Mapr (HP) Hadoop Developer Certification Questions and Answers (Dumps and Practice Questions)

Question : In the reducer, the MapReduce API provides you with an iterator over Writable values.
What does calling the next () method return?

1. It returns a reference to a different Writable object time.
2. It returns a reference to a Writable object from an object pool.
3. Access Mostly Uused Products by 50000+ Subscribers
4. It returns a reference to a Writable object. The API leaves unspecified whether this is a reused object or a new object.
5. It returns a reference to the same Writable object if the next value is the same as the previous value, or a new Writable object otherwise.

Correct Answer : Get Lastest Questions and Answer :
Explanation: Calling Iterator.next() will always return the SAME EXACT instance of
IntWritable, with the contents of that instance replaced with the next value

Question : MapReduce v (MRv/YARN) splits which major functions of the JobTracker into separate daemons? Select two.
A. Heath states checks (heartbeats)
B. Resource management
C. Job scheduling/monitoring
D. Job coordination between the ResourceManager and NodeManager
E. Launching tasks
F. Managing file system metadata
G. MapReduce metric reporting
H. Managing tasks

1. B,C
2. A,D
3. Access Mostly Uused Products by 50000+ Subscribers
4. C,H
5. B,G

Correct Answer : Get Lastest Questions and Answer :
Explanation: The fundamental idea of MRv2 is to split up the two major functionalities of the JobTracker, resource management and job scheduling/monitoring, into separate
daemons.
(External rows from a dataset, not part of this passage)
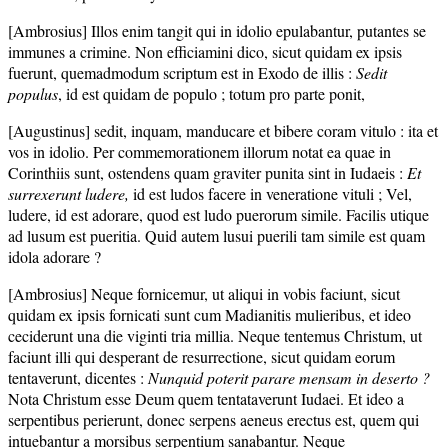
[Ambrosius] Illos enim tangit qui in idolio epulabantur, putantes se
immunes a crimine. Non efficiamini dico, sicut quidam ex ipsis
fuerunt, quemadmodum scriptum est in Exodo de illis :
Sedit
populus
, id est quidam de populo ; totum pro parte ponit,
[Augustinus] sedit, inquam, manducare et bibere coram vitulo : ita et
vos in idolio. Per commemorationem illorum notat ea quae in
Corinthiis sunt, ostendens quam graviter punita sint in Iudaeis :
Et
surrexerunt ludere,
id est ludos facere in veneratione vituli ; Vel,
ludere, id est adorare, quod est ludo puerorum simile. Facilis utique
ad lusum est pueritia. Quid autem lusui puerili tam simile est quam
idola adorare ?
[Ambrosius] Neque fornicemur, ut aliqui in vobis faciunt, sicut
quidam ex ipsis fornicati sunt cum Madianitis mulieribus, et ideo
ceciderunt una die viginti tria millia. Neque tentemus Christum, ut
faciunt illi qui desperant de resurrectione, sicut quidam eorum
tentaverunt, dicentes :
Nunquid poterit parare mensam in deserto ?
Nota Christum esse Deum quem tentataverunt Iudaei. Et ideo a
serpentibus perierunt, donec serpens aeneus erectus est, quem qui
intuebantur a morsibus serpentium sanabantur. Neque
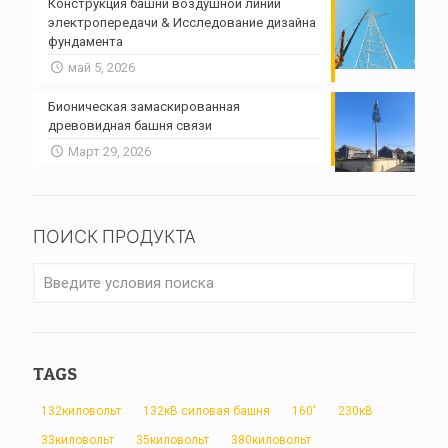
Конструкция башни воздушной линии
электропередачи & Исследование дизайна
фундамента
май 5, 2026
Бионическая замаскированная
древовидная башня связи
Март 29, 2026
ПОИСК ПРОДУКТА
TAGS
132киловольт
132кВ силовая башня
160'
230кВ
33киловольт
35киловольт
380киловольт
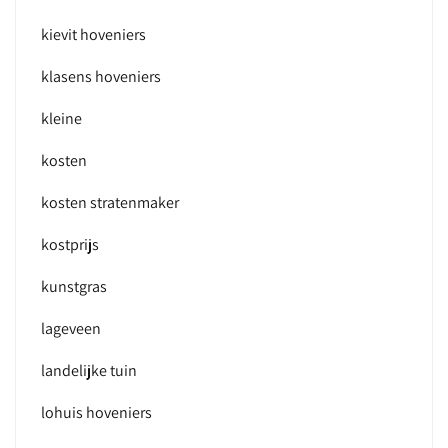
kievit hoveniers
klasens hoveniers
kleine
kosten
kosten stratenmaker
kostprijs
kunstgras
lageveen
landelijke tuin
lohuis hoveniers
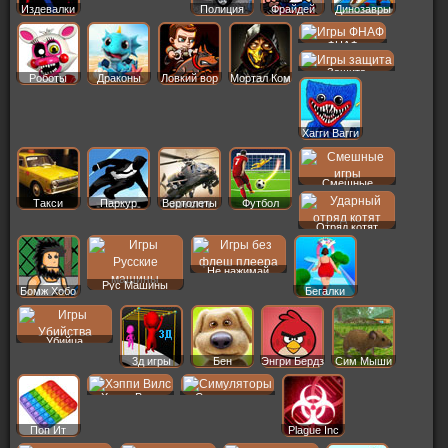
Издевалки
Полиция
Фрайдей
Динозавры
ФНАФ
Защита
Роботы
Драконы
Ловкий вор
Мортал Ком
Хагги Вагги
Смешные
Такси
Паркур
Вертолеты
Футбол
Отряд котят
Не нажимай
Рус Машины
Бомж Хобо
Бегалки
Убийца
3д игры
Бен
Энгри Бердз
Сим Мыши
Хэппи Вилс
Симуляторы
Поп Ит
Plague Inc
The idea is to have a global ResourceManager (RM) and per-application ApplicationMaster (AM). An application is either a single job in the classical sense of Map-
Reduce jobs or a DAG of jobs.

The central goal of YARN is to clearly separate two things that are unfortunately smushed
together in current Hadoop, specifically in (mainly) JobTracker:
/ Monitoring the status of the cluster with respect to which nodes have which resources
available. Under YARN, this will be global.
/ Managing the parallelization execution of any specific job. Under YARN, this will be done
separately for each job.

Question : For each input key-value pair, mappers can emit:

1. As many intermediate key-value pairs as designed. There are no restrictions on the
types of those key-value pairs (i.e., they can be heterogeneous).
2. As many intermediate key-value pairs as designed, but they cannot be of the same type
as the input key-value pair.
3. Access Mostly Uused Products by 50000+ Subscribers
4. One intermediate key-value pair, but of the same type.
5. As many intermediate key-value pairs as designed, as long as all the keys have the
same types and all the values have the same type.
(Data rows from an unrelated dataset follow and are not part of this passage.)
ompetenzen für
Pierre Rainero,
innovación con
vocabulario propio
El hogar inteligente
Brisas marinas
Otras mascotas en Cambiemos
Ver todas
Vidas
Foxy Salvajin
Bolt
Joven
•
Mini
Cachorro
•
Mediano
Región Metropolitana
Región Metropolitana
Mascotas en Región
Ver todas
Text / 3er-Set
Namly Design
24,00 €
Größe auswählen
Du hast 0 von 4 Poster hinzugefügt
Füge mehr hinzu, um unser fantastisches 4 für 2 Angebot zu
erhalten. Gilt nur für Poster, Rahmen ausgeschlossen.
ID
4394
Correct Answer : Get Lastest Questions and Answer :
Explanation: Mapper maps input key/value pairs to a set of intermediate key/value pairs.
Maps are the individual tasks that transform input records into intermediate records. The
transformed intermediate records do not need to be of the same type as the input records.
A given input pair may map to zero or many output pairs.

Related Questions

Question : What are map files and why are they important?

1. Map files are stored on the namenode and capture the metadata for all blocks on a particular rack. This is how Hadoop is "rack aware"
2. Map files are the files that show how the data is distributed in the Hadoop cluster.
3. Access Mostly Uused Products by 50000+ Subscribers
4. Map files are sorted sequence files that also have an index. The index allows fast data look up.

Question : Let's assume you have following files in the hdfs directory called merge.
Test1.txt
hadoopexam.com Hadoop Training 1
Test2.txt
www.hadoopexam.com Hadoop YARN Training
Test3.txt
http://hadoopexam.com Amazon WebService Training
Now you run the following command
hadoop fs -getmerge -nl merge/ output2.txt
What is the content in the output2.txt file

1.
hadoopexam.com Hadoop Training 1
www.hadoopexam.com Hadoop YARN Training
http://hadoopexam.com Amazon WebService Training

2.

hadoopexam.com Hadoop Training 1

www.hadoopexam.com Hadoop YARN Training

http://hadoopexam.com Amazon WebService Training

3. Access Mostly Uused Products by 50000+ Subscribers
4. www.hadoopexam.com Hadoop YARN Traininghadoopexam.com Hadoop Training 1http://hadoopexam.com Amazon WebService Training

Question : In the regular WordCount MapReduce example, you have following driver code

public class WordCount extends Configured implements Tool {
public static void main(String args[]) throws Exception {
int res = ToolRunner.run(new WordCount(), args);
System.exit(res);
}
public int run(String[] args) throws Exception {
Path inputPath = new Path("shakespeare1");
Path outputPath = new Path(""+System.currentTimeMillis());
Configuration conf = getConf();
Job job = new Job(conf, this.getClass().toString());
FileInputFormat.setInputPaths(job, inputPath);
FileOutputFormat.setOutputPath(job, outputPath);
job.setJobName("WordCount");
job.setJarByClass(WordCount.class);
job.setJarByClass(WordCount.class);
job.setJobName("Word Count");
job.setMapperClass(WordMapper.class);
job.setReducerClass(SumReducer.class);
job.setOutputKeyClass(Text.class);
job.setOutputValueClass(IntWritable.class);
job.setNumReduceTasks(2);
return job.waitForCompletion(true) ? 0 : 1;
}}

Now you run the below command on a single node cluste. Where wc.jar is jar file containing Driver,Mapper and Reducer class.
hadoop jar wc.jar WordCount

Select the correct statement from below.

1. It will run 2 Mapper and 2 Reducer
2. It will run 2 Reducer, but number of Mapper is not known.
3. Access Mostly Uused Products by 50000+ Subscribers
4. There is not enough information to tell number of reducer.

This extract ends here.